Bacteria are capable of utilizing lactose due to the production of the enzyme, beta-galactosidase, that breaks it down into glucose and galactose units. Thus, the bacteria has lac operon (an operon is a set of genes involved in the same or different mechanism) in its chromosome.
The lac operon has 3 structural genes – lac Z (encodes the enzyme), lac Y (encodes lactose permease) and lac A (encodes o-acetyltransferase). It also has a promoter, an operator and lac I gene which encodes a repressor protein. The promoter overlaps with the operator region.
In absence of lactose, the repressor protein is produced (as lac I gene has its own promoter upstream of it) which binds to the operator region and prevents binding of RNA polymerase. As a result, no transcription of the structural genes takes place. But when there is abundant lactose available, it binds to the bound repressor, induces a conformational change and consequently the repressor falls off. Subsequently, RNA polymerase binds to the promoter region and begins transcribing the genes downstream of the lac promoter.

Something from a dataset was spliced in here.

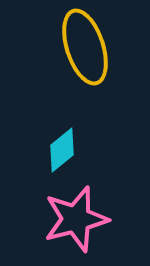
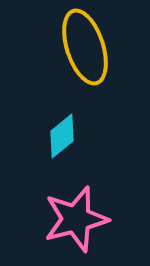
cyan diamond: moved 14 px up
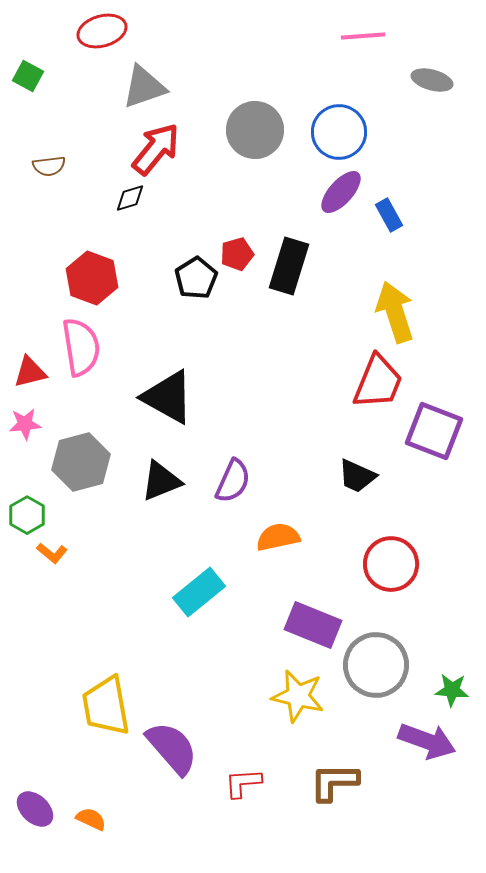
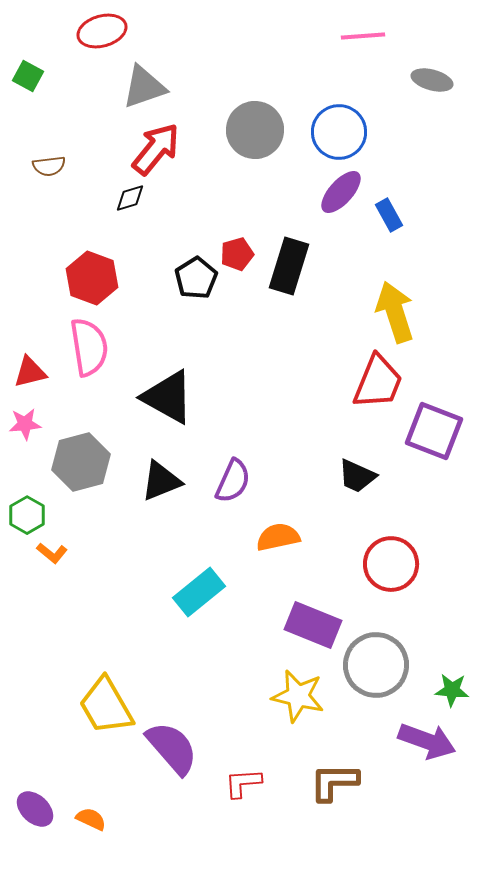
pink semicircle at (81, 347): moved 8 px right
yellow trapezoid at (106, 706): rotated 20 degrees counterclockwise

But how does the lactose molecule enter the bacterial cell when the operon is inactive? Some amount of basal transcription still happens. Thus, it is a leaky system. The lactose permease protein, thereby produced in the cell, allows the small amounts of beta-galactosidase to be exported into the environment where it converts lactose to allolactose. This allolactose then enters the cell and binds to the repressor protein preventing it to bind to the promoter-operator region. The operon gets activated and transcription at maximal rate ensues.
The IPTG has the same effect. The structure of IPTG is same as that of allolactose. It is small enough to enter the bacteria and produce the same effect. X-gal is incorporated into such plates to ensure that the colonies are synthesizing the functional enzyme by producing blue colonies in gene cloning experiments.